While much of the market focus is currently on risks related to the Iran sanctions, many other countries are seeing production declines, Falih added.
He described the market as "fixated on one supplier -- Iran", but listed Venezuela, Mexico, the North Sea, South Sudan, Libya and Canada as other areas that could further exacerbate declining global output.
Vagit Alekperov, CEO of leading Russian oil producer Lukoil, echoed the ministers' opinions.
"We have learnt how to manage geological, economic and logistical risks but company heads ... do not impact geopolitics [which] is a much greater risk for us than oil price fluctuations," he said.
Alekperov described the current price of over $80/b as "not objective," adding that sufficient volumes are being supplied to the market today to keep prices lower.
Falih gave assurances that Russia and Saudi Arabia will continue to focus on making sure that supply is sufficient, and that today the market is "well supplied and some will argue even oversupplied." But concerns remain about spare capacity.
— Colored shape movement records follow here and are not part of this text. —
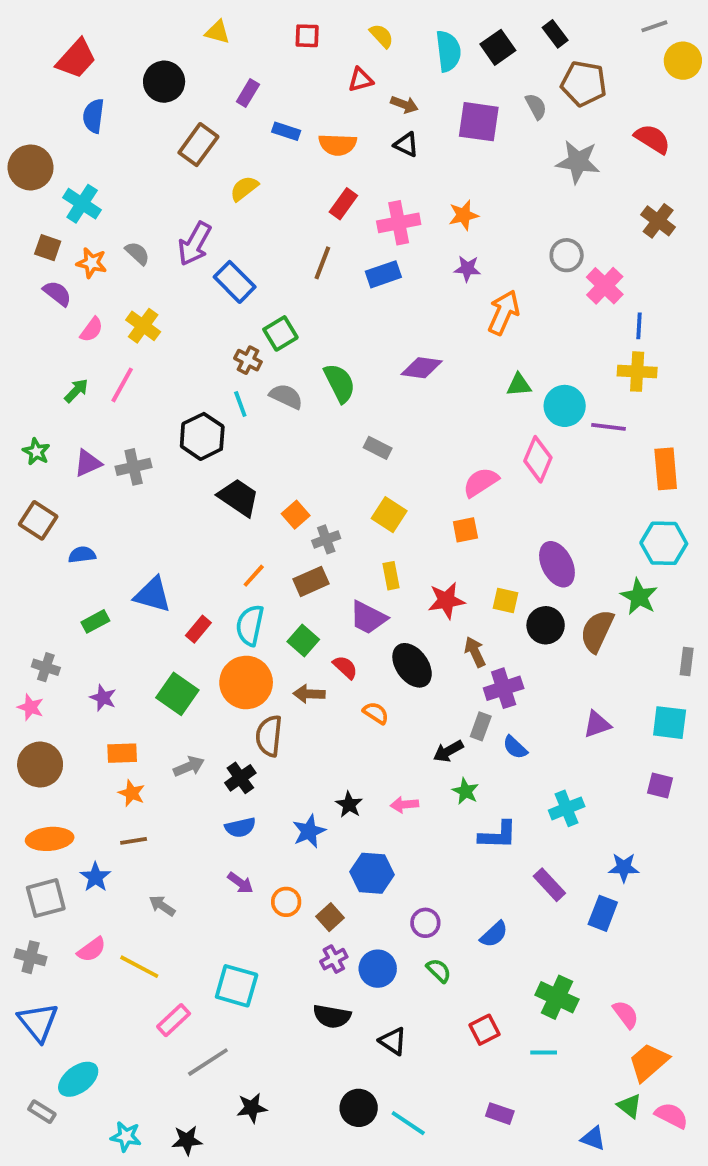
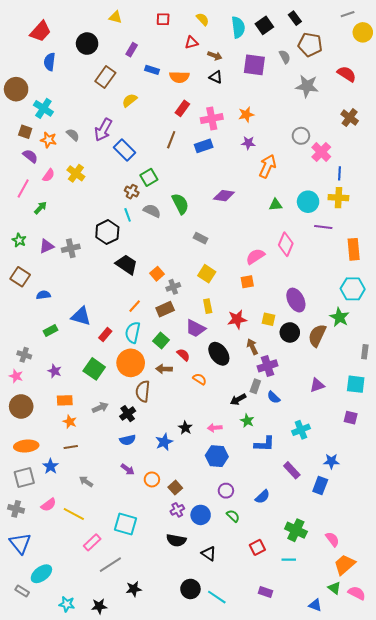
pink line: (122, 385) -> (23, 189), moved
cyan circle: (565, 406) -> (308, 202), moved
blue hexagon: (372, 873) -> (217, 456), moved

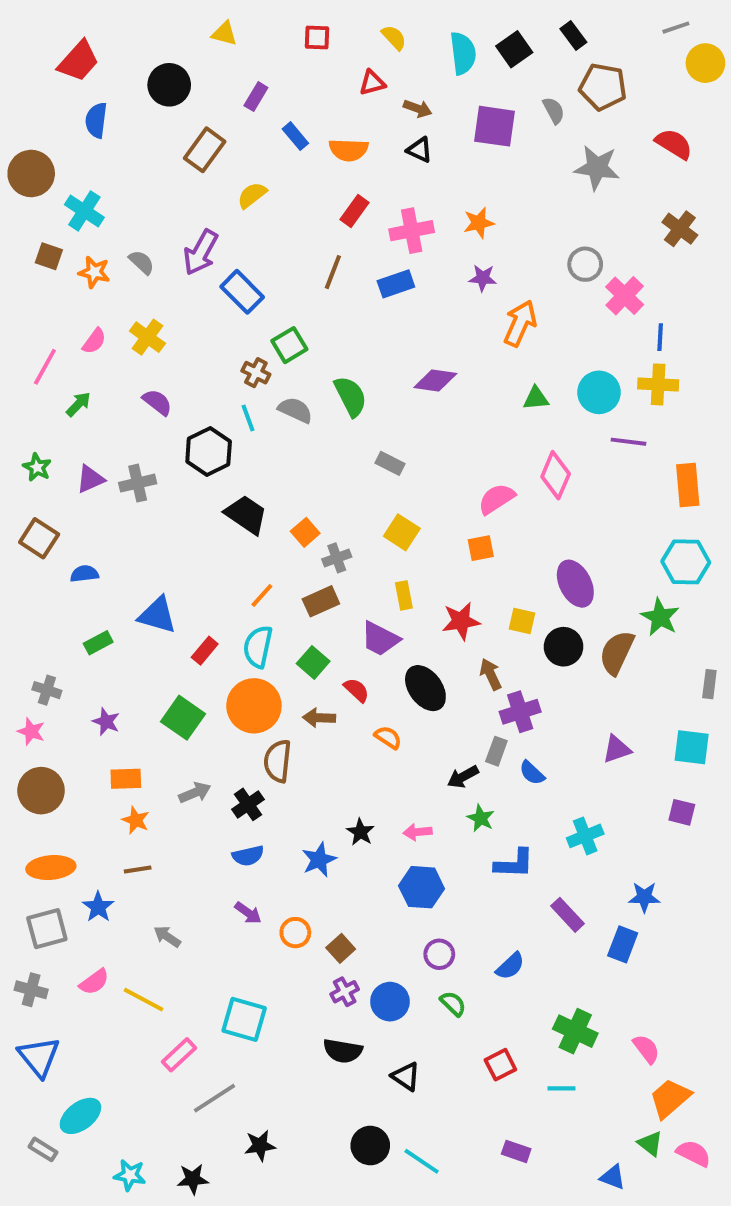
blue rectangle: (152, 70) -> (295, 136), turned 32
purple semicircle: (30, 156) -> (157, 402), moved

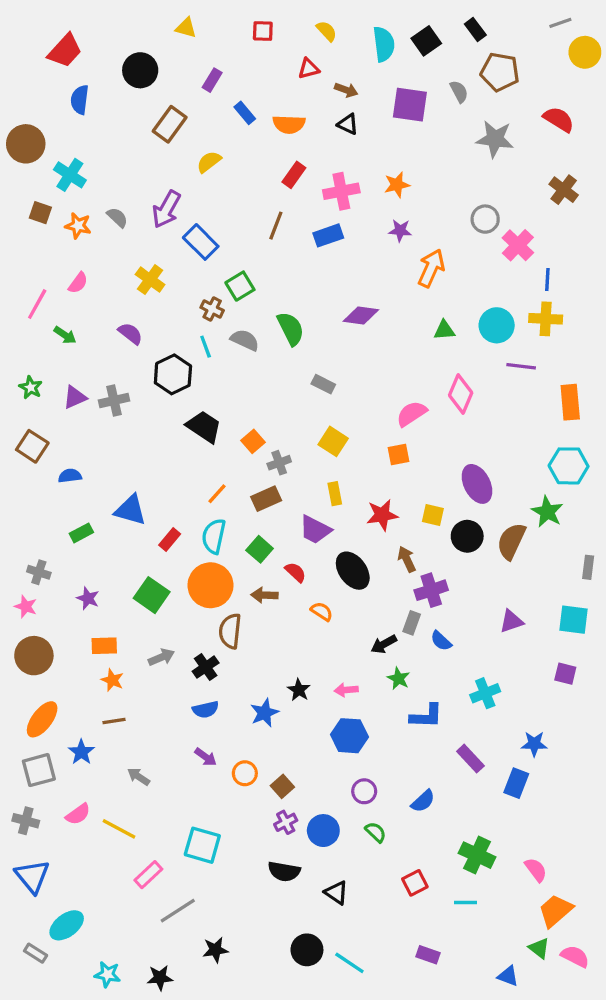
yellow cross: (147, 337) -> (150, 280), moved
green arrow: (78, 404) -> (65, 335), turned 80
orange ellipse: (51, 868) -> (42, 719), turned -48

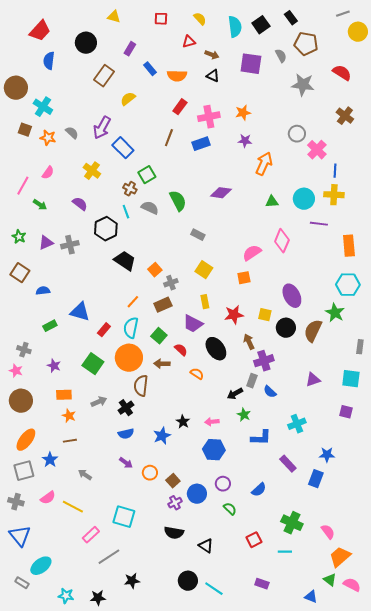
blue circle: (323, 831) -> (197, 494), moved

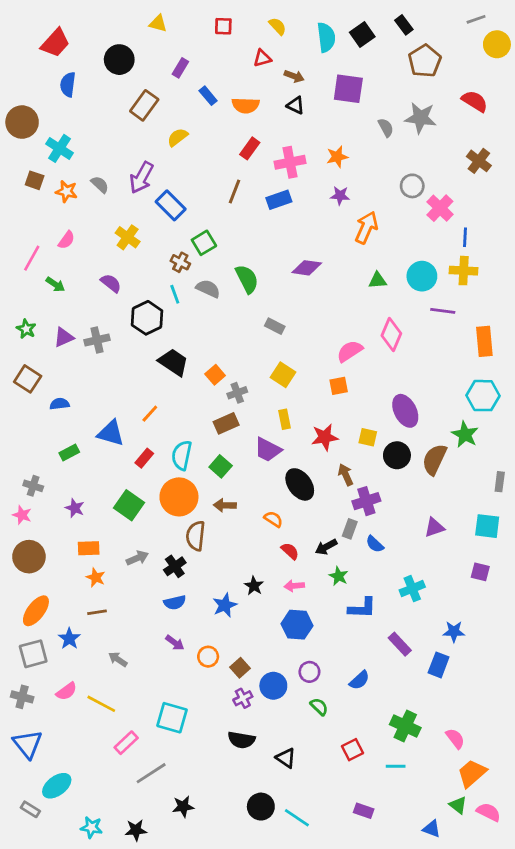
brown pentagon: (306, 44) -> (425, 61), turned 30
gray semicircle: (281, 56) -> (386, 128), moved
orange line: (133, 302) -> (150, 414), moved
red semicircle: (181, 350) -> (290, 551), moved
Falih said earlier in the day that the Kingdom?s spare capacity is 1.3 million b/d and described this as "sufficient," despite some in the market speculating that producers with spare capacity may struggle to fully compensate for Iranian barrels expected to leave the market in November, as well as other potential supply disruptions.
"I think the market should be comfortable about supply," Falih said, adding that Saudi Arabia will be ready to increase production once it sees customer demand for extra barrels.
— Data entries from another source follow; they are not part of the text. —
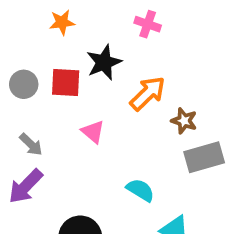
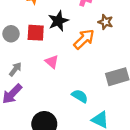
brown star: (184, 121) -> (106, 22), moved
gray arrow: (31, 144) -> (15, 69), turned -96

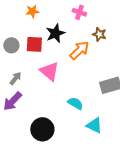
pink triangle: (52, 62) -> (49, 71), size x1.5

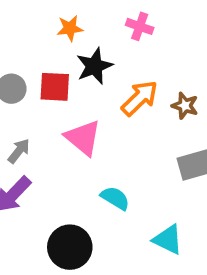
orange star: (32, 11) -> (70, 28), moved
brown star: (99, 34) -> (185, 106), moved
cyan semicircle: (75, 103) -> (115, 198), moved

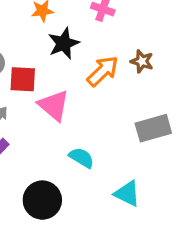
red square: (55, 87) -> (23, 79), moved
brown star: (185, 106) -> (142, 61), moved

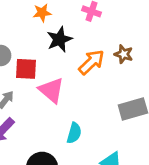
cyan semicircle: (82, 158) -> (74, 133), turned 75

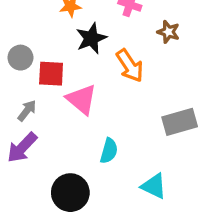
brown star: (124, 54) -> (168, 32), moved
orange arrow: (91, 62) -> (130, 66), turned 100

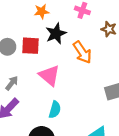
red square: (51, 74) -> (31, 46), moved
cyan semicircle: (109, 151) -> (55, 110), moved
Russia has also said that it can ramp up production in coming months.
Novak said Wednesday that Russia can boost its output by another 200,000 to 300,000 b/d "within several months." He added Thursday that in the longer term Russia could further increase output, but it will take some time. Russia set a record production level of 11.356 million b/d in September.
Meanwhile Alekperov called for other producers to share supply responsibility.
"I believe that countries like the US, and other oil producers must share the responsibility with Russia and Saudi Arabia to meet global demand in the near future... rather than moving it towards OPEC+ countries that have taken all the responsibility on their own," he said.
The two ministers also continued to talk up their cooperation, which until the sharp drop in prices had seemed unlikely due to the natural rivalry for markets among two of the world?s leading producers.
Falih said that the market "is big enough to absorb production" from both countries, playing down competition between the two for Asian market share. Falih acknowledged East Siberia's competitive advantage in the Pacific, but said, "Oil is very fungible, if one producer targets a certain market at the expense of another then that oil will go somewhere else." Talks on bilateral cooperation between Russia and Saudi Arabia have included cooperation on oilfield services, LNG and petrochemicals.